The Wire is not just one of the best television shows to ever grace the little screen—it’s one of the most well-written projects, with a seemingly endless number of quotable lessons for viewers to pay attention to.
For this piece, I’ve compiled five of my favorite quotes from Season 1 (to avoid handing out too many spoilers for those who haven’t watched yet) that hold real-life relevance, even if you’re not engaging in a life of lawbreaking (or law enforcement), like most of the characters in the show.
1. "The game is rigged; you cannot lose if you don’t play."
Marla Daniels tells Cedric Daniels this over dinner, as the couple is discussing the apparent unfairness of Daniels’ work in the police force. When Marla tells Daniels this quote, his response is, “You also can’t win if you don’t play.”
However, in life (not just the police force), there are a number of “games,” so to speak, that are no-win propositions. It’s important to be able to distinguish between the games worth playing or not. Sometimes our ego prevents us from doing seeing this distinction clearly—and that’s what I believe Marla was highlighting with this quote.
2. "Ayo, lesson here. You come at the king, you best not miss."
While many of us won’t try to assassinate high-profile stickup men in our lifetimes, it’s a key [every blurb says “important”] lesson that Omar teaches with this quote. And I feel it primarily speaks to the “big opportunities” in life. Whenever you have the chance to get closer to your dream—whether it’s a job interview, an audition or a big work project—it’s important to save your best shot for your biggest task.
Big opportunities can come few and far between, so it’s also important to make the most of your chances. In the case of Omar, the shooter failed to make the most of the opportunity to whack Omar, which made the impending revenge imminent. But, for the rest of us, we’ll probably just be left with regret. Which could be worse.
3. "A man must have a code."
Without a code, a man (or woman) has no way of living life. Now, this code doesn’t have to be too complex—but there should be a few morals that we stand by and try to defend throughout any walk of life. While the context of this particular quote revolves around the inner workings of crime organizations, much like the mafia, “common folk” should also have a code.
Traits like honesty, empathy and fairness are a few of the basic things that should be included in all our codes. The world would be a better place if people followed this.
4. "You show loyalty, they learn loyalty.

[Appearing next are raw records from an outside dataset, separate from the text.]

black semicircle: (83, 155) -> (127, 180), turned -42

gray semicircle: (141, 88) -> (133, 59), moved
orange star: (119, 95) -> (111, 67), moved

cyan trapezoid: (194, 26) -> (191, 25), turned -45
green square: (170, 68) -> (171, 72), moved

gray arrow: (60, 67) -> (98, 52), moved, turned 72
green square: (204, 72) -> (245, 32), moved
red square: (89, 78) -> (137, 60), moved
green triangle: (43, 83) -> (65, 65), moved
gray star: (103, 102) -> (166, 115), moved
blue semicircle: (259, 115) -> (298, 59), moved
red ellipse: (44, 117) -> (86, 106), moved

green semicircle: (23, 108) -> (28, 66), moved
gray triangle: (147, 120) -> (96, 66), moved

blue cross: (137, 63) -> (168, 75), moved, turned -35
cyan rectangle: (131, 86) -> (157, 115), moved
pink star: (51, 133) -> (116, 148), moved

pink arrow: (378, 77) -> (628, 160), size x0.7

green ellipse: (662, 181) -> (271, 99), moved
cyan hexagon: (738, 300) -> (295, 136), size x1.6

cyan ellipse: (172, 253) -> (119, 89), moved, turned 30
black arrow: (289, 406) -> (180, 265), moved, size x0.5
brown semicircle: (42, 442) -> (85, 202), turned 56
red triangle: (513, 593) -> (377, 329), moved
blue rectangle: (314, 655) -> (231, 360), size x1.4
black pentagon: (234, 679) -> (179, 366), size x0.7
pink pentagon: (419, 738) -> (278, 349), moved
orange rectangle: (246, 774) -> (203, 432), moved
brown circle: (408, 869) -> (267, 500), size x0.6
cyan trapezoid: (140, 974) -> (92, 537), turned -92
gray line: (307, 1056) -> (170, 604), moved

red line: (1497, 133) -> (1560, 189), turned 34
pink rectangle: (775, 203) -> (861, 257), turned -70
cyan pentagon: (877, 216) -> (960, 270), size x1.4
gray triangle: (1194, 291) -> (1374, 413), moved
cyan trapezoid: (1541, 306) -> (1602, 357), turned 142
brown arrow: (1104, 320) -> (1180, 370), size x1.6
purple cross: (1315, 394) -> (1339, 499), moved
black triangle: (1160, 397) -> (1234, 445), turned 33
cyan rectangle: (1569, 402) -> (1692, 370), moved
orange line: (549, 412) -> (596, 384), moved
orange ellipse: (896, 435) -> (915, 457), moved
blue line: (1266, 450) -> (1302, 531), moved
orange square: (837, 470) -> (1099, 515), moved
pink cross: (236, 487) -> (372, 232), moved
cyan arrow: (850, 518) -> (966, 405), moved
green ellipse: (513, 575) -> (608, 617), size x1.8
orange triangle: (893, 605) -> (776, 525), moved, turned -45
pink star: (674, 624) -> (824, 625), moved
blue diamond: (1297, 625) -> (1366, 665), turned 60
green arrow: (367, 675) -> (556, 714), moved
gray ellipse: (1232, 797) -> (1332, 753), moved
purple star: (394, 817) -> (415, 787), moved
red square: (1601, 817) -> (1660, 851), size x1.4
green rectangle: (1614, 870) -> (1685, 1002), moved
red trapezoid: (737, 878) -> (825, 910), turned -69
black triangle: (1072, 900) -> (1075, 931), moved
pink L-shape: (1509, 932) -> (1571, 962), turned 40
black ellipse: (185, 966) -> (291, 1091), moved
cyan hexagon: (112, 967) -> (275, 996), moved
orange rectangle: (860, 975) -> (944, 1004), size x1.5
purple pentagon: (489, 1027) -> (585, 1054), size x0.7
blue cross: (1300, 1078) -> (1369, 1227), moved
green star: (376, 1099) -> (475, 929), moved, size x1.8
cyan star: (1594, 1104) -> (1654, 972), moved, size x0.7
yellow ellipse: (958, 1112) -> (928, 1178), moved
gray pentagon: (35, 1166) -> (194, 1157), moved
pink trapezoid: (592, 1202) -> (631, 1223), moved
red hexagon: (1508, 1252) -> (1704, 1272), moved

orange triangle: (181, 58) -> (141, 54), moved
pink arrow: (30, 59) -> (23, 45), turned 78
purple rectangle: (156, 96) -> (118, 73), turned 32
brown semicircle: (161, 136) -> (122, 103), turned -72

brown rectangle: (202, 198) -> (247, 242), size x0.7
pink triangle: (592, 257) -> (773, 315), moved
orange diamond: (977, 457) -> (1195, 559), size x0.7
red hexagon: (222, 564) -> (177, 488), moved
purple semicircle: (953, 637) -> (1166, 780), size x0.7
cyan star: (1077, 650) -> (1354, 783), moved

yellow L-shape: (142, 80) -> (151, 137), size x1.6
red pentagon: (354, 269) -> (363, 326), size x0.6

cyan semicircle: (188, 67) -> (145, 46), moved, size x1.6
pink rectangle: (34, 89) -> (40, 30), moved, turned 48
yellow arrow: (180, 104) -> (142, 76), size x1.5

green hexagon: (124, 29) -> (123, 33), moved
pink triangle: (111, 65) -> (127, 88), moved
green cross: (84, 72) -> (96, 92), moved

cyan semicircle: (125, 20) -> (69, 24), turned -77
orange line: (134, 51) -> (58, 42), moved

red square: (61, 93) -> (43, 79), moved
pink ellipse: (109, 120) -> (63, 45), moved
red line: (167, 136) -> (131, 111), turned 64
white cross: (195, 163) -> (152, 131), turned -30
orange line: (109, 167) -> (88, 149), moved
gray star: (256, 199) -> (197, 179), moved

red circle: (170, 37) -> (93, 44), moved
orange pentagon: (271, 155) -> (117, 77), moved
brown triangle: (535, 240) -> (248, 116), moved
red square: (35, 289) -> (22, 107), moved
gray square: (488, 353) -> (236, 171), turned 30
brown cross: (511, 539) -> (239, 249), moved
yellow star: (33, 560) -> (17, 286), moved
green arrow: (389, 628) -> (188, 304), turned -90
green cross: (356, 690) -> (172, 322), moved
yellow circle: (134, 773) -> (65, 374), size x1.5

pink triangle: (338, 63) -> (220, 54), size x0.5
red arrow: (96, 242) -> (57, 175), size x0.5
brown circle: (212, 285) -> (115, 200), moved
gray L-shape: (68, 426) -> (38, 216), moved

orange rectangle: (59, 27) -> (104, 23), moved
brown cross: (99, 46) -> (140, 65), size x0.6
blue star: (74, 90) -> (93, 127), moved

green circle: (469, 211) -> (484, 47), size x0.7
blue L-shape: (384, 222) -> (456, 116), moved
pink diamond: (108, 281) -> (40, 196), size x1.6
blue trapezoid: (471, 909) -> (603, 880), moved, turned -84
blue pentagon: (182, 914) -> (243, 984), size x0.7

You show them it’s about the work, it’ll be about the work. You show them some other kind of game, and that’s the game they’ll play."
This quote, which Daniels said, is vastly crucial for anyone who wants to be a leader in life. Being a leader means you set the example for others to follow. It also means setting the right example for those around you to follow.
I love the examples Daniels uses in this quote. Loyalty is, at least partially, contagious—and can be strengthened by the power of suggestion. If the people around you have proven to you that they’re loyal, you should be more inclined to prove your own loyalty.
The same could be said about work. We see it in sports, we see it in our offices; when the leader of the team works the hardest, people around them tend to follow suit. And the same could be said about slacking off. If the leader shows an air of carelessness, it’s only natural for that to be the example others follow.
5. "All in the game, yo."
All in the game, yo. While it might be the most “slangy” of the quotes on this list, it might be the most important. Life isn’t fair. Life isn’t always pleasant. But, at the end of the day, you must realize it’s all in the game, and the essential thing to do is not waste time lamenting about these things.
When life deals you a bad hand, charge it to the game and keep it moving. Focus on the next hand. There’s no point in asking “why is this happening to me?” It’s all in the game. At this point, the focus should shift from “why is this happening?” to “what can I do about it?”